For Ascendant, the parent company of Belco, net earnings fell from $28.5 million in 2005 to $5.8 million in 2014. Electricity sales were significantly lower in 2014, at 577 million kilowatt hours (kWh) than the 616 million kWh sold in 2005, and much lower than the 2009 peak of 656 million kWh.

Belco’s share price was $20.17 at the end of 2005 and plunged 76 per cent during the decade to $4.80. The losses were offset by $7 per share in dividends.

One of KeyTech’s major challenges was the rapid changes in telecommunications technology, which rendered landline voice traffic — once a solid earner — increasingly obsolete and ushered in a wave of wireless competitors.

It has managed to reinvent itself since the days when it was known predominantly as the parent company of BTC. The modern KeyTech is an internet powerhouse, which owns Logic Communications and Bermuda CableVision, but which has offloaded BTC. Its development will continue apace following US company Atlantic Tele-Network’s acquisition of a controlling interest in KeyTech, a deal that holds the promise of further investment in cutting-edge technology.

KeyTech’s transformation has not been an easy ride for shareholders, who saw their shares fall in price from $13 to $3, a fall of 77 per cent.
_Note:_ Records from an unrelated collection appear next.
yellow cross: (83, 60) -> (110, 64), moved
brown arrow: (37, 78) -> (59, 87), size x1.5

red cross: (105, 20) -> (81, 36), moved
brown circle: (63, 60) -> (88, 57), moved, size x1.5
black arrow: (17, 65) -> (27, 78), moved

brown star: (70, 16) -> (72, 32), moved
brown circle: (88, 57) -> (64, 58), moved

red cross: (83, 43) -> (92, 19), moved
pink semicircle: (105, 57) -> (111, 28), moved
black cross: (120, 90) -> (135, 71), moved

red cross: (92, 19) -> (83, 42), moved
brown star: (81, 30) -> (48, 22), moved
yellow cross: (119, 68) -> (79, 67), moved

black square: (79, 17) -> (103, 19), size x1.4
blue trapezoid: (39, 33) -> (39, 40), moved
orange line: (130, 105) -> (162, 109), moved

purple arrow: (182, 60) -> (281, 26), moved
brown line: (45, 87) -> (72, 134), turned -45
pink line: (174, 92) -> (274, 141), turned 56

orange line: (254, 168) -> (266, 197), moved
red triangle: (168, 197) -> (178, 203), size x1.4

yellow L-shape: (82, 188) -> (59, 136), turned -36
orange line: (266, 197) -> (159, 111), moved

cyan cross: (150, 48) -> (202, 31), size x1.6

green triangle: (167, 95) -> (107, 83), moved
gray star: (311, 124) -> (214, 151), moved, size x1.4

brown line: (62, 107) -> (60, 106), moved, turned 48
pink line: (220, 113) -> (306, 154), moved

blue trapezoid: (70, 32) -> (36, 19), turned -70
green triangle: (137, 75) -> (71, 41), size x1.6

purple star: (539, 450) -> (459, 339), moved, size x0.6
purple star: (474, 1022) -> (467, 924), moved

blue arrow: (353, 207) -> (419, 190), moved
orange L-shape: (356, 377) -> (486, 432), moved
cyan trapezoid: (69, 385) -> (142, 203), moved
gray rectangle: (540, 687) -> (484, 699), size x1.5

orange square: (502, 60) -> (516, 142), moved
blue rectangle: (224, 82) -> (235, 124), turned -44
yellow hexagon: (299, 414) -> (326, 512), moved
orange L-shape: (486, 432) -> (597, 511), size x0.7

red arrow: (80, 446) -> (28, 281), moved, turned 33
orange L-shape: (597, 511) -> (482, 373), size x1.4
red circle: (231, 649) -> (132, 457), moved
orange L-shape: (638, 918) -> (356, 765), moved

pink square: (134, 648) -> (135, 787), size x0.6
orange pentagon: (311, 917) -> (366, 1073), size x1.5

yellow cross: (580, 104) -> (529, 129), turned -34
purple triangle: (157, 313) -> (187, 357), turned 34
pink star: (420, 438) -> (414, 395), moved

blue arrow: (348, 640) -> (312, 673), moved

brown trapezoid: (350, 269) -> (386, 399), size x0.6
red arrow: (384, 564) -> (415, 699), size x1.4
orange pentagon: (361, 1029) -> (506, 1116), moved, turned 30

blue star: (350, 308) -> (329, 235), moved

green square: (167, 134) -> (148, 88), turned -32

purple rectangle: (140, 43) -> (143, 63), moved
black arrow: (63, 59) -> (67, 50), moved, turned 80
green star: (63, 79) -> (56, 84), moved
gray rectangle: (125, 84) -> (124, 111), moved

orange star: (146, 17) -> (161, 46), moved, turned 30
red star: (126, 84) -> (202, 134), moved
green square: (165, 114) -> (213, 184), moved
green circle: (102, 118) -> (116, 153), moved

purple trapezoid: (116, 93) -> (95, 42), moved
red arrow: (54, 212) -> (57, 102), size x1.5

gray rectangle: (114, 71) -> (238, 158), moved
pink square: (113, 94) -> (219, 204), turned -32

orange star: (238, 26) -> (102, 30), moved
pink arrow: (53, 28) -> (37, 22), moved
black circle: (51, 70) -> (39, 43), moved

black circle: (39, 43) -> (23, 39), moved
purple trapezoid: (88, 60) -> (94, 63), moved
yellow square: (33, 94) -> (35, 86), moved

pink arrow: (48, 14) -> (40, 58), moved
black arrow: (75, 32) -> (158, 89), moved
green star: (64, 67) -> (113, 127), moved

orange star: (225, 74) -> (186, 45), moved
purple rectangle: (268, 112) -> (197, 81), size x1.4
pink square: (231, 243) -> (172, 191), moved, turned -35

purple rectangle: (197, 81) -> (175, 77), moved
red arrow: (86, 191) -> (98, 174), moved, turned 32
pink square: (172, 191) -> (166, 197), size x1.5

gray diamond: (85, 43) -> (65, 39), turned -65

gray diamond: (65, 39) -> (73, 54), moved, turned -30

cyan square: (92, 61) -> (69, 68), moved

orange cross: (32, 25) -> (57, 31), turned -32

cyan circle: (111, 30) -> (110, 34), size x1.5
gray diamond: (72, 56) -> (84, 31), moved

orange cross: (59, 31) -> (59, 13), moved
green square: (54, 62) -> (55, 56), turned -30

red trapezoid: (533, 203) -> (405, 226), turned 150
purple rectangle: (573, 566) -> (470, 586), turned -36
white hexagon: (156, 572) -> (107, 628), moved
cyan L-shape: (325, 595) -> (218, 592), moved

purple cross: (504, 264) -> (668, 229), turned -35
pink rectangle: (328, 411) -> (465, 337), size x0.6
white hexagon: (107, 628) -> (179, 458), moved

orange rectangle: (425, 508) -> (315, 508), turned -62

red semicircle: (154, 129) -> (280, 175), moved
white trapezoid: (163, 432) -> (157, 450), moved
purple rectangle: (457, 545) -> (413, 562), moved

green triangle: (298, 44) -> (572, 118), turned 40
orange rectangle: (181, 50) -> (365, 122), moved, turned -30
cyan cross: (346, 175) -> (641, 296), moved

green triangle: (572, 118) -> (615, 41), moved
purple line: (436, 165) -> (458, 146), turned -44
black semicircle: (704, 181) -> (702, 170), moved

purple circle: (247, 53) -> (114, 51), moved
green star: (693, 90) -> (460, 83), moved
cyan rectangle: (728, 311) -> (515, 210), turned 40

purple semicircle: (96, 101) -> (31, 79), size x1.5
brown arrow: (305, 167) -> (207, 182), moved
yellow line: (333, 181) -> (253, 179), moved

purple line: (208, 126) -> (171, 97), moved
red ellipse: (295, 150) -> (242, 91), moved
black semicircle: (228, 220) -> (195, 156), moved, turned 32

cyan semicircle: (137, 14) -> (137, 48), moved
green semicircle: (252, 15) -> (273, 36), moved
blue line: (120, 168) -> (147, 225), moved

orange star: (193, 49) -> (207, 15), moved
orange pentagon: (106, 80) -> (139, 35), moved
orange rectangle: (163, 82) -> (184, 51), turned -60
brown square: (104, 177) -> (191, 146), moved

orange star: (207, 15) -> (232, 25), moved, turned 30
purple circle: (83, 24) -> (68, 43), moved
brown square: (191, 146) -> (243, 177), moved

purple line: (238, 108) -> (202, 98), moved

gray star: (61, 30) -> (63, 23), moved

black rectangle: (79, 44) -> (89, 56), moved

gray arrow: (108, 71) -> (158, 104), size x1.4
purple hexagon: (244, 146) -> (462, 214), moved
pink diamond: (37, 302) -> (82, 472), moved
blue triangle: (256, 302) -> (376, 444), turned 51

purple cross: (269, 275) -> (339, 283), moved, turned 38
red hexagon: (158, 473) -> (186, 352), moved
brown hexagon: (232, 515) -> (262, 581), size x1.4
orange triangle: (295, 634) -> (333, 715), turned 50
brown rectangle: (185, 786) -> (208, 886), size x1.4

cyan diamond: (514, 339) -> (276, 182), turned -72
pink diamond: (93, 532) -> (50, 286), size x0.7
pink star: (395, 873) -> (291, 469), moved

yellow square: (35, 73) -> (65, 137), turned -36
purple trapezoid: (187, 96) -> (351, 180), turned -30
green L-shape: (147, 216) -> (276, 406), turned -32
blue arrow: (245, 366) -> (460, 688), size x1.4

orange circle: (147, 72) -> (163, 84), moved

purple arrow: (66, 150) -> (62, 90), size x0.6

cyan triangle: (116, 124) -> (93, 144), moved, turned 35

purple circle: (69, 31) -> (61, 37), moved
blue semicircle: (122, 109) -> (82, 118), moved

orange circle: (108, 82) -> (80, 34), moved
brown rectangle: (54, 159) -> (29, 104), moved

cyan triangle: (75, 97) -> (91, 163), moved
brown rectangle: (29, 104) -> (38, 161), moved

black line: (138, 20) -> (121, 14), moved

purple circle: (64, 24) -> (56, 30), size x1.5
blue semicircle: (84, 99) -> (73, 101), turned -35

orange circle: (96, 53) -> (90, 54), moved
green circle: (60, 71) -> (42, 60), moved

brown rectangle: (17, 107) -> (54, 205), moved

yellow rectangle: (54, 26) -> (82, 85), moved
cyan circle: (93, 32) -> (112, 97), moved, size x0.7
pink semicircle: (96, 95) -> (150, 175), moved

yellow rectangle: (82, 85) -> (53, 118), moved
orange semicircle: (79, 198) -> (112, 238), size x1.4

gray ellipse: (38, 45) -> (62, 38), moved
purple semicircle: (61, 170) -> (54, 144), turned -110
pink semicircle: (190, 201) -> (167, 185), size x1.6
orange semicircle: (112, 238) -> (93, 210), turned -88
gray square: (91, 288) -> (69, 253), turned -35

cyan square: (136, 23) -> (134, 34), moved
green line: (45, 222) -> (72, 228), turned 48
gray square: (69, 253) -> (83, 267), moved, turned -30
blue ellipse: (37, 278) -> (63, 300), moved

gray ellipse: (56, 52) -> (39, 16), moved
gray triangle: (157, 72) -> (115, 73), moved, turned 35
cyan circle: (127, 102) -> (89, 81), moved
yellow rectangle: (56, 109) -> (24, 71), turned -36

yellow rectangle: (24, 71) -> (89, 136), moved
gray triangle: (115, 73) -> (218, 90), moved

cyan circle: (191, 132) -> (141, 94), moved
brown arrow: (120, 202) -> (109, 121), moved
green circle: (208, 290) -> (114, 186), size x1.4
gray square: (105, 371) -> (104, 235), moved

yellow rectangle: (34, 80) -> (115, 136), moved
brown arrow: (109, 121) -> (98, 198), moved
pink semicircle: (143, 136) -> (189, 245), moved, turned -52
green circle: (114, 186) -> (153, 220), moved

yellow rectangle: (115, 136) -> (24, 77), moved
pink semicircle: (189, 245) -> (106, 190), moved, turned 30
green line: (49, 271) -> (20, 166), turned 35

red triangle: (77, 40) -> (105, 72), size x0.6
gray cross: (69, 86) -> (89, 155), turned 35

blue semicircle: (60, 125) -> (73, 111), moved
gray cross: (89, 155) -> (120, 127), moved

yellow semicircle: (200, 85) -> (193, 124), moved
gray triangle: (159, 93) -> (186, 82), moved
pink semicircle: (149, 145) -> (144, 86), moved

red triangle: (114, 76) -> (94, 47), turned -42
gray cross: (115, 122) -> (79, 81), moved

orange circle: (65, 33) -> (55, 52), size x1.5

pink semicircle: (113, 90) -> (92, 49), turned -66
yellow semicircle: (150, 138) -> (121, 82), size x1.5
Operating revenues fell from more than $97 million in 2005 to $81 million in 2014, while during the same period, net earnings almost halved from $10 million to $5.7 million.

The $4.77 in dividends paid out during the period provided some consolation.

The two BSX-listed local insurers had very different experiences during the decade, as Argus Group lost nearly two-thirds of its share value, while BF&M shed about 9 per cent.

The standout difference between the two insurers seems to have been their investment risk appetites. Argus paid a heavy price for its investments in local equities, especially Butterfield Bank, which required it to book huge losses as the impact of the financial crisis unfolded. BF&M, with the steady hand of chief executive officer John Wight on the tiller, took a more conservative approach. This enabled the firm to not only withstand the financial crisis much better, but also left the company strong enough to grow by acquisition, particularly through buying insurers in Barbados and the Cayman Islands.

Looking at the results, the market has not given much credit to BF&M for its impressive growth. At the end of 2005, BF&M’s share price was $18.50. During that year its net earnings were $16.9 million, while shareholders’ equity totalled $84.6 million. In 2014, net earnings had climbed to $24.7 million, while shareholders’ equity had almost tripled to $240.5 million, yet its share price had fallen to $16.85.

Another notable achievement for BF&M was that it bucked the BSX trend of declining dividends. The firm ended 2005 with a quarterly dividend of 14 cents per share. That had climbed to 22 cents per share by the end of last year. Long-term shareholders received about $7.70 per share in dividends over the decade.

Argus shareholders saw their shares slump 64 per cent from $11.25 at the end of 2005 to $4.04 at the end of last year. Around $3.16 per share in dividends was some consolation.

In the financial year ended March 2006, Argus recorded net earnings of $27 million, as its investment portfolio boomed. Shareholders’ equity at that time topped $260 million. In the year ended March 2015, Argus’s net income was $16 million, while shareholders’ equity — which had slumped as low as $82 million in 2011 — stood at just above $118 million.